I have to classify articles into my custom categories. So I chose MultinomialNB from SciKit. I am doing supervised learning. So I have an editor who look at the articles daily and then tag them. Once they are tagged I include them into my Learning model and so on. Below is the code to get an idea what i am doing and using. (I am not including any import lines because I am just trying to give you an idea of what I am doing) (Reference)
corpus = (train_set)
vectorizer = HashingVectorizer(stop_words='english', non_negative=True)

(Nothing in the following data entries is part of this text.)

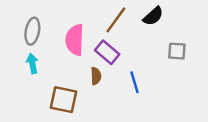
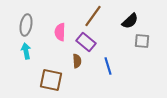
black semicircle: (153, 16) -> (130, 21), moved
pink semicircle: (75, 40) -> (60, 32), size x0.7

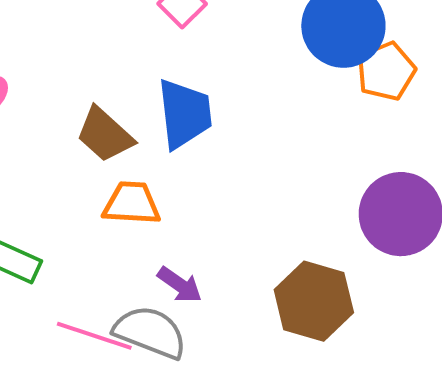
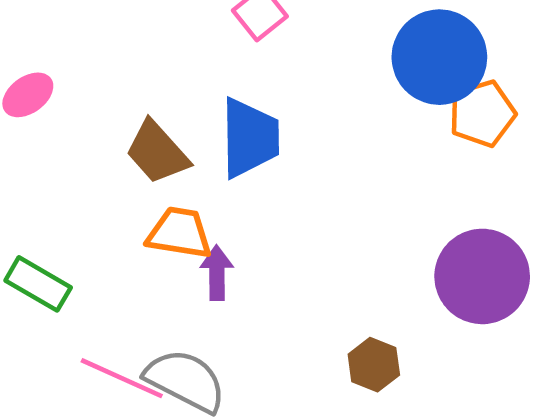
purple arrow: (180, 285) -> (217, 273), moved, turned -132
brown hexagon: (314, 301) -> (374, 365), size x0.6

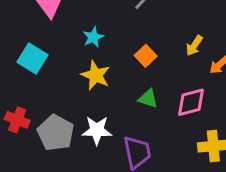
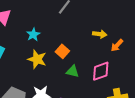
yellow arrow: (194, 46) -> (100, 34), turned -112
orange square: (146, 56) -> (62, 51), moved

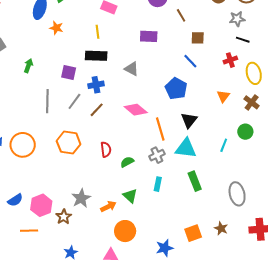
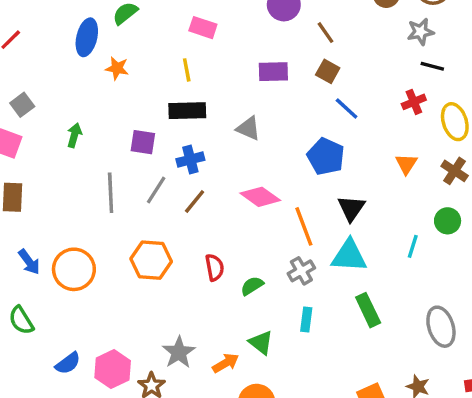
brown square: (198, 38) -> (328, 71), moved, turned 32

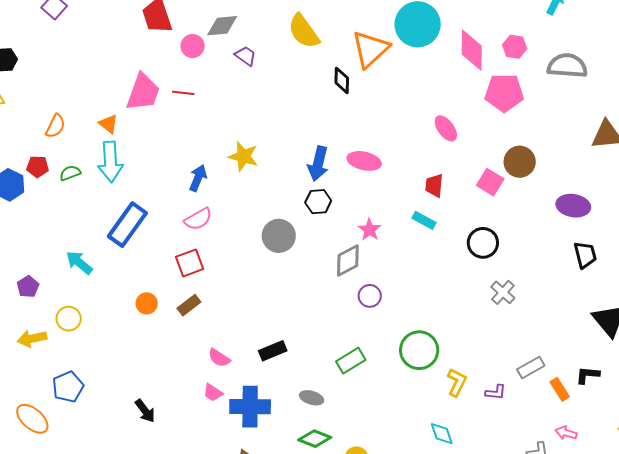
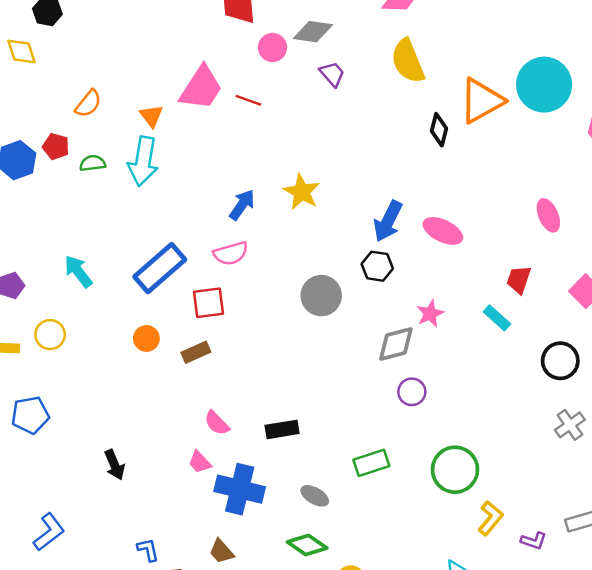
blue rectangle: (127, 225) -> (160, 268), moved

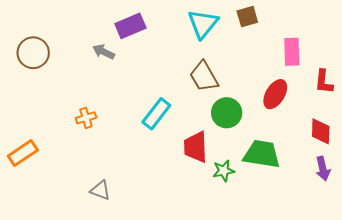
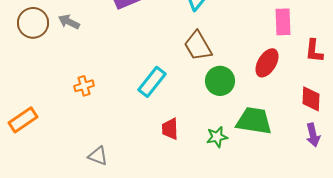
gray arrow: (104, 52) -> (69, 22), moved
red trapezoid: (196, 147) -> (170, 129), moved, size x0.7

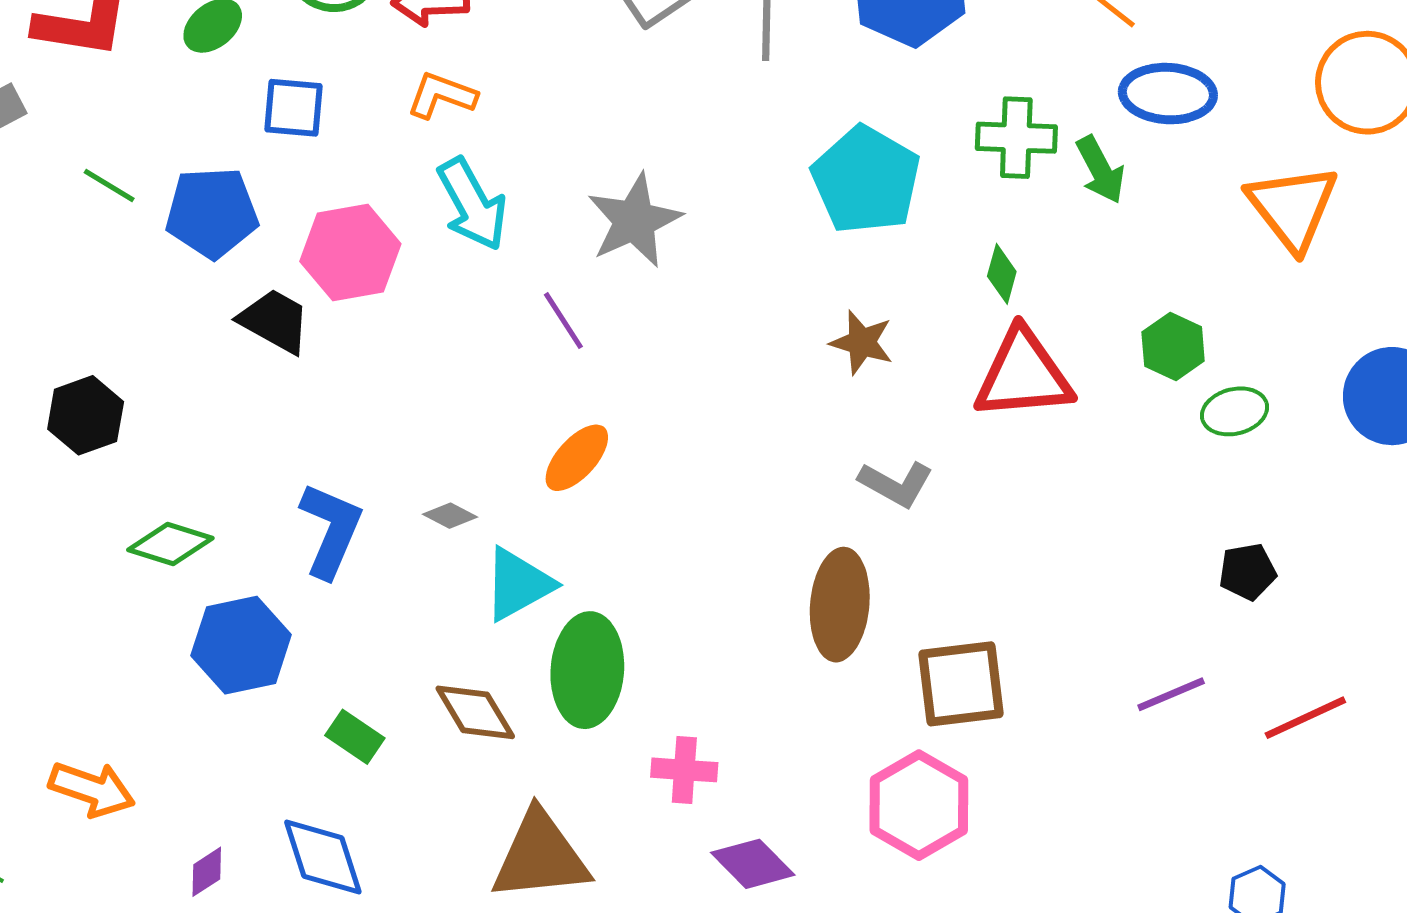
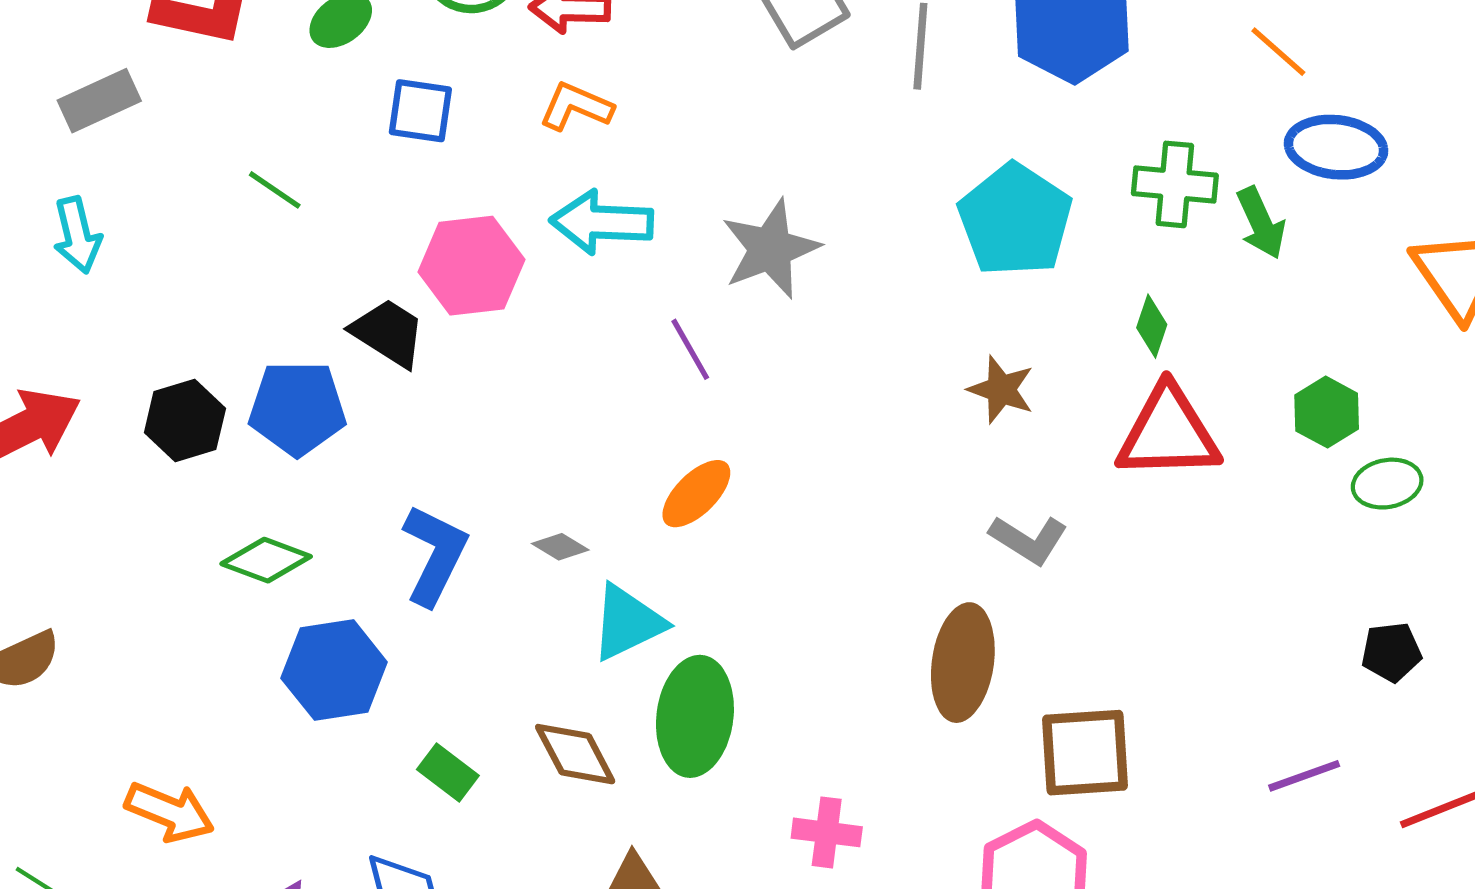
green line: (109, 186) -> (275, 190), moved
cyan arrow: (472, 204) -> (602, 222), turned 118
blue pentagon: (212, 213) -> (297, 408), moved
pink cross: (684, 770) -> (827, 832), moved

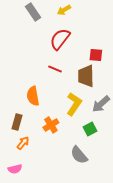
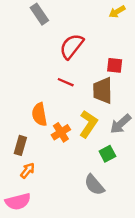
yellow arrow: (64, 10) -> (117, 12), moved
orange cross: (51, 125) -> (61, 132), moved
pink semicircle: (15, 169) -> (18, 202), size x1.5

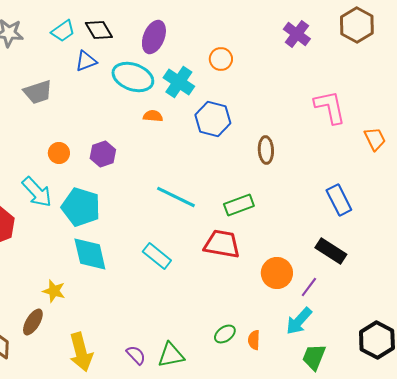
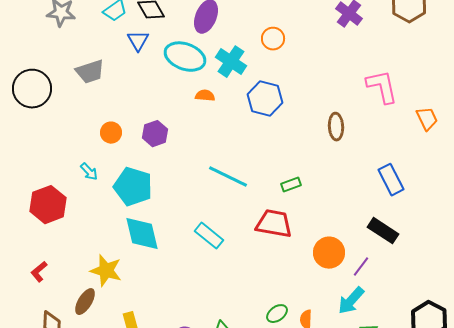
blue triangle: (86, 61) -> (138, 41), turned -40
brown ellipse: (266, 150) -> (336, 127), moved
cyan arrow: (37, 192) -> (89, 172), size x0.6
green rectangle: (239, 205) -> (291, 185), size x0.7
yellow star: (54, 291) -> (106, 271), size x1.4

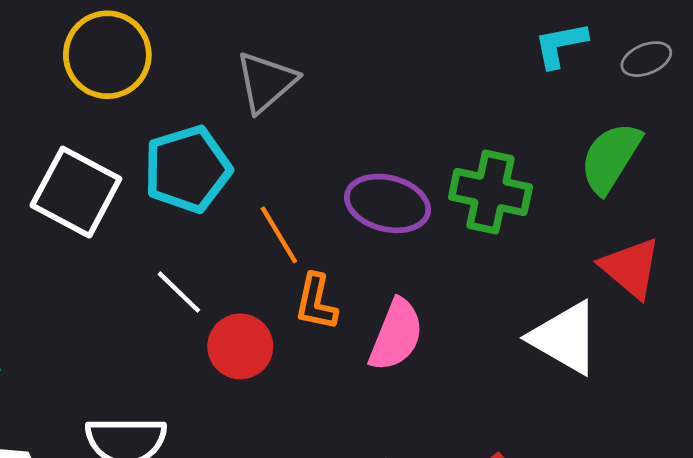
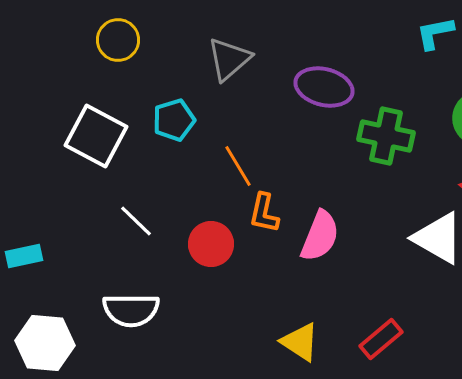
yellow circle: (107, 55) -> (118, 40), size x0.7
cyan pentagon: (187, 169) -> (174, 120), size x0.7
purple ellipse: (388, 203) -> (324, 87), moved
white line: (179, 292) -> (136, 221), moved

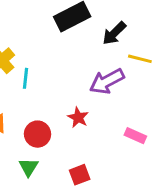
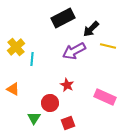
purple arrow: (107, 81) -> (74, 51), moved
red circle: (38, 134) -> (50, 103), moved
pink rectangle: (135, 136) -> (105, 97), size x1.5

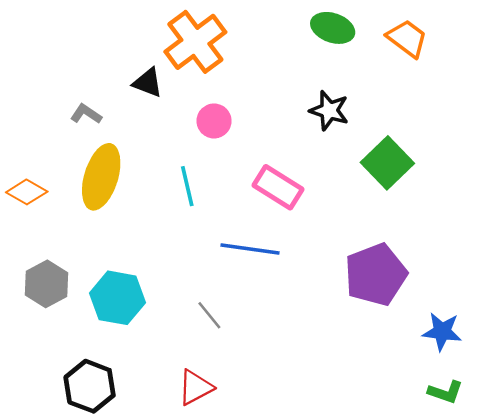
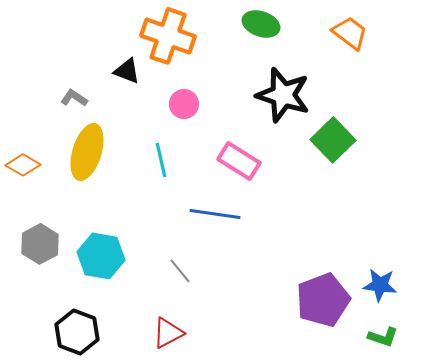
green ellipse: (333, 28) -> (261, 24), moved
orange cross: (195, 42) -> (168, 36), turned -34
black star: (329, 111) -> (283, 95), size x1.6
purple pentagon: (376, 275) -> (323, 300), moved

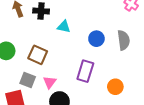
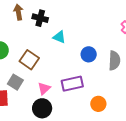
purple rectangle: (85, 71) -> (72, 84), turned 50
pink triangle: (50, 82) -> (44, 88), moved

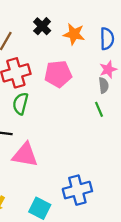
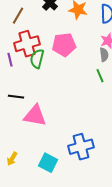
green semicircle: (20, 104) -> (37, 59), moved

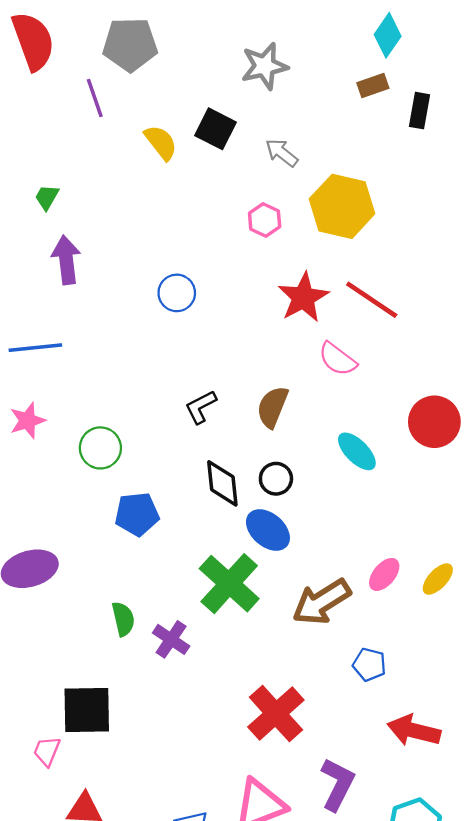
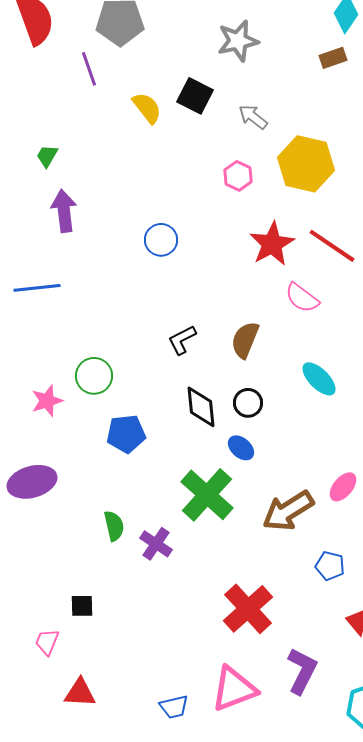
pink star: (27, 421) -> (47, 401), moved
blue ellipse: (268, 530) -> (241, 448), size x0.7
black square: (87, 710) -> (82, 606), size x0.5

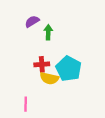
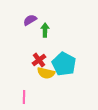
red cross: (42, 64) -> (39, 60), turned -32

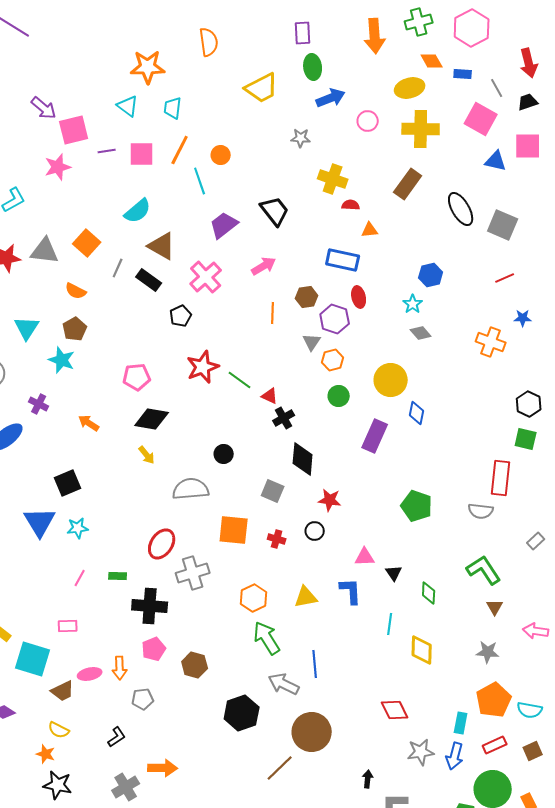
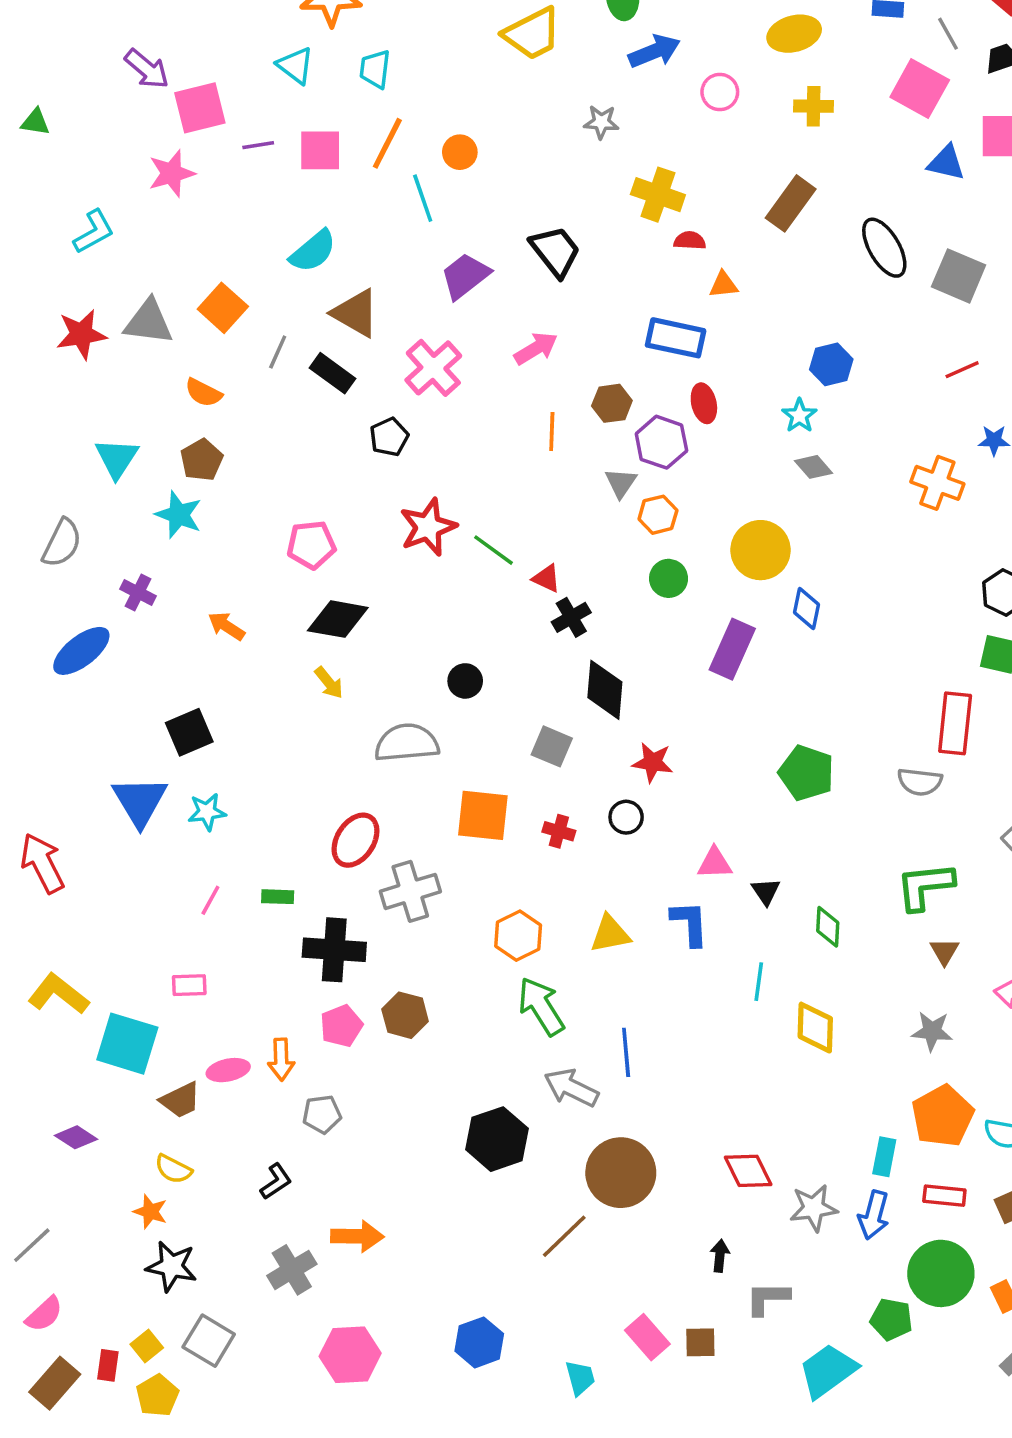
yellow cross: (421, 129) -> (814, 106), size x0.6
green L-shape: (484, 570) -> (925, 886), turned -63
brown hexagon: (195, 665) -> (405, 1015), moved
red diamond: (395, 710) -> (748, 1171), moved
red rectangle: (495, 745) -> (944, 1196), turned 30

x = vectorizer.transform(corpus)
x_array = x.toarray()
data_array = np.array(x_array)
cat_set = list(cat_set)
cat_array = np.array(cat_set)
filename = '/home/ubuntu/Classifier/Intelligence-MultinomialNB.pkl'
if(not os.path.exists(filename)):
classifier.partial_fit(data_array,cat_array,classes)
print "Saving Classifier"
joblib.dump(classifier, filename, compress=9)
else:
print "Loading Classifier"
classifier = joblib.load(filename)
classifier.partial_fit(data_array,cat_array)
print "Saving Classifier"
joblib.dump(classifier, filename, compress=9)
Now I have a Classifier ready after custom tagging and it works well with new articles and work like a charm. Now the requirement has arisen to get most frequent words against each category. In short I have to extract feature from the learned model. By looking into documentation I only found out how to extract text features at the time of learning.
But once learned and I only have the model file (.pkl) is it possible to load that classifier and extract features from it?
Will it be possible to get the most frequent terms against each class or category?